【初心者向け】能力値からわかる“クトゥルフ神話TRPG”入門!新版で探索者を創造しよう!

目次

  1. "クトゥルフ神話TRPG"は仲間と共に恐怖に立ち向かうゲーム
  2. "クトゥルフ神話TRPG"の能力値は探索者の個性を表現したもの  
  3. 能力値の意味を知ることからはじめよう  
  4. プレイする探索者の個性をイメージしながら能力値を決めよう  
  5. ほかの属性を決めよう  
  6. 職業と技能を決めて最後の仕上げをしよう  
  7. ゲームの展開を左右するダイス・ロールとは?  
  8. 探索者の誕生、さあ、冒険を始めましょう  

はじめに

 これから"クトゥルフ神話TRPG"を始めようとする初心者は「どこから始めたらいい?」「いろいろな用語がわからない」など悩んでしまう人も多いはず。

 この記事では、入門ルールである『新クトゥルフ神話TRPG クイックスタート・ルール(※)を手掛りに、能力値や技能値の意味や読み方を解説しながら探索者を作っていきます。探索者とはこのゲームであなたの分身となるキャラクターのこと。その作成は、ルールに従って能力値や技能値を決めていく形で進みます。この時、能力値や技能の意味を知り、その違いを考えることで、あなたの探索者はより、生き生きとした存在として活躍できるようになるのです。

 ※こちらからダウンロードできる『新クトゥルフ神話TRPG クイックスタート・ルール』には探索者を作る際に必要な探索者シート(キャラクター・シート)も収録されています。まずはこちらを使って能力値などを記入していきましょう。


ライター:赤枝駆動(あかえだ・くどう)
略歴:雑誌やwebメディアでゲームやアニメに関する記事を執筆。

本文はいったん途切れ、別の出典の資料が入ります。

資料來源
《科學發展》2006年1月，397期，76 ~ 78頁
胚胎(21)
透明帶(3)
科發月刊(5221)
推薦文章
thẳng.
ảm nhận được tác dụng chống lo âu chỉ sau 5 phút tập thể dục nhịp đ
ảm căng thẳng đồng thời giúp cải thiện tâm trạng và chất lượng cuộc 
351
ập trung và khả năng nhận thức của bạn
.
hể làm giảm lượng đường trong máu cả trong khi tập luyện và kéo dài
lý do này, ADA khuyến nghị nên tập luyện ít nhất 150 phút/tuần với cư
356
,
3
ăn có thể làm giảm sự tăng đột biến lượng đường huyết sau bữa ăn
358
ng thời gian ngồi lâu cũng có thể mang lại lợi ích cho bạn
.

TRPGやマーダーミステリーなどのアナログゲームに関する記事の執筆やイベントでGM(キーパー)も担当。

監修:アーカム・メンバーズ

"クトゥルフ神話TRPG"は仲間と共に恐怖に立ち向かうゲーム

 まず、ゲームの簡単な説明をしましょう。

 "クトゥルフ神話TRPG"は、ハワード・フィリップス・ラヴクラフトの小説から誕生したホラーの物語、クトゥルフ神話を元にした、恐怖を楽しむゲームです。プレイヤーは自分の分身であるキャラクターを作り、仲間とともにクトゥルフ神話の恐怖に立ち向かいます。あなた自身がホラー映画やホラー小説の登場人物になって、恐怖を体験するのです。

 プレイヤーのキャラクターは、ホラー映画などの登場人物と同じようにちょっとだけ好奇心が旺盛で、恐怖の物語についつい首を突っ込んでしまいます。ひどい目に遭うことだってあるでしょうし、理不尽に死んでしまうこともあるでしょう。死どころかもっと恐ろしい運命にみまわれることもあります。

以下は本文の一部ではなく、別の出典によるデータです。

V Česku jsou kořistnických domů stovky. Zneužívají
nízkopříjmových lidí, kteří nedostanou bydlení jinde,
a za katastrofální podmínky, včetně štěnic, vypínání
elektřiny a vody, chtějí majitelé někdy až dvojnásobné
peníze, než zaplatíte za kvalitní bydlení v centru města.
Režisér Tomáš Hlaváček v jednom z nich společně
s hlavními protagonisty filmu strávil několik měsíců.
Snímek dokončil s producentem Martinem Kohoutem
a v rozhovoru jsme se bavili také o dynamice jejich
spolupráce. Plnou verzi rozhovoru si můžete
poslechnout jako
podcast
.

 でも、ホラー映画を見るのと同じで、怖い体験やひどい体験をするのも実は楽しいのです。キーパー(ゲームの進行役のことです)やほかのプレイヤーと一緒に恐怖に立ち向かい、恐怖を楽しみましょう。また、恐怖を乗り越えて目的を達成した時の喜びはほかのゲームでは味わえないものなのです。

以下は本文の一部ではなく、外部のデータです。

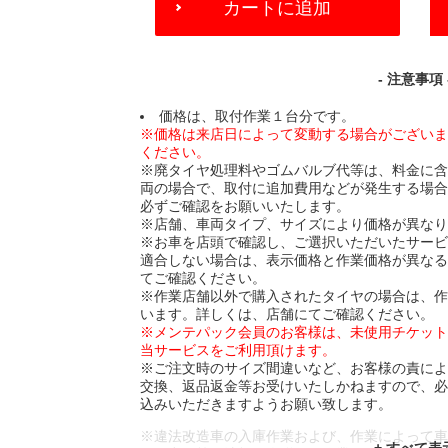
カートに追加
TO
CART
OPTIONS
- 注意事項 
価格は、取付作業１台分です。
※価格は来店日によって変動する場合がござい
ください。
※廃タイヤ処理料やゴムバルブ代等は、料金に
両の場合で、取付に追加費用などが発生する場
必ずご確認をお願いいたします。
※店舗、車両タイプ、サイズにより価格が異な
※お車を店頭で確認し、ご選択いただいたサー
適合しない場合は、表示価格と作業価格が異な
てご確認ください。
※作業店舗以外で購入されたタイヤの場合は、
います。詳しくは、店舗にてご確認ください。
※メンテパック会員のお客様は、未使用チケッ
当サービスをご利用頂けます。
※ご注文時のサイズ間違いなど、お客様の責に
交換、返品返金等お受けいたしかねますので、
込みいただきますようお願い致します。
※違法改造車の入庫作業および、作業によって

 ゲームの説明はこのへんにして、さっそくゲームに参加するためのキャラクターをつくってみましょう。なお、このゲームではプレイヤーの分身となるキャラクターを「探索者」と呼びます。未知なるものを探り、勇敢にもクトゥルフ神話の恐怖を探る者というわけです。

"クトゥルフ神話TRPG"の能力値は探索者の個性を表現したもの

 あなたの探索者はあなただけのキャラクターで、ほかのキャラクターとは違う個性を持つ唯一の存在です。その個性を表すのが8つの能力値です。通常、能力値は15から90の範囲で、大きければ大きいほど、その能力が優れていることになります。

能力値の意味を知ることからはじめよう

 能力値の名前はアルファベット3文字で、それぞれの能力値の意味を表す英語の頭3文字を取ったものになります。まずは、能力値の意味と名前を覚えていきましょう。

●STRは筋力

 STRは、英語の「Strength(ストレングス)」、「筋力」のことです。この能力値は、探索者が体一つで発揮できる物理的な力を表します。簡単に言えば、力の強さです。どれほど重いものを持てるか、誰かと力比べするようなときに影響します。STRが大きければ、近接戦で探索者が与えるダメージが大きくなるでしょう。逆に、STRがゼロになるようなことがあれば、ベッドから立ち上がることもできません。

●CONは体力

 CONは英語の「Constitution(コンスティテューション)」、「体力」のことです。この能力値は、探索者の健康や頑強さを表します。毒や病気などに耐える生命力も表し、耐久力を決めるときに影響します。高いCONがあれば、厳しい環境にも耐えられるかもしれません。逆に、CONがゼロになってしまえば、死んでしまうでしょう。

●SIZは体格

 SIZは英語の「Size(サイズ)」、「体格」のことです。この能力値は、探索者の身長と体重を総合して反映したものを表しますので、体の大きさといってもよいでしょう。そのため、狭い場所を通り抜けようとしたりするときには、SIZが大きい探索者は苦労するかもしれません。その代わり、SIZが大きければ、耐久力や近接戦で与えるダメージも大きくなります。

●DEXは敏捷(びんしょう)性

 DEXは英語の「Dexterity(デクスタリティ)」、「敏捷(びんしょう)性」のことです。この能力値は、探索者の身体的な機敏さと速度を表します。動きの素早さを表すため、戦闘ではDEXの高い順に行動します。器用さも表すためDEXが高いほど、手先の作業に向いています。

●APPは外見

 APPは英語の「Appearance(アピアランス)」、「外見」のことです。この能力値は、キャラクターの人を引きつける力や、肉体的な魅力を表します。APPが高いキャラクターはチャーミングで、好感が持てる人物になり、交渉でも役立つことになります。逆に、APPがゼロだと、ほかの人に嫌われたり、避けられたりするかもしれません。

●INTは知性

 INTは英語の「Intelligence(インテリジェンス)」、「知性」のことです。この能力値は、探索者の抜け目のなさや、論理と直感を飛躍させる能力を表します。探索者がどれだけ理解し、情報を分析したり、何かに気づいたりできるかにかかわるので、INTの高い探索者は、多くの事柄に気づくことができるでしょう。

●POWは精神力

 POWは英語の「Power(パワー)」、「精神力」のことです。この能力値は、意思の力、心、そして精神的安定性を合わせたものを表します。魔術に使うマジック・ポイントと恐怖への耐性を表す正気度ポイントもPOWから導かれます。

●EDUは教育(知識)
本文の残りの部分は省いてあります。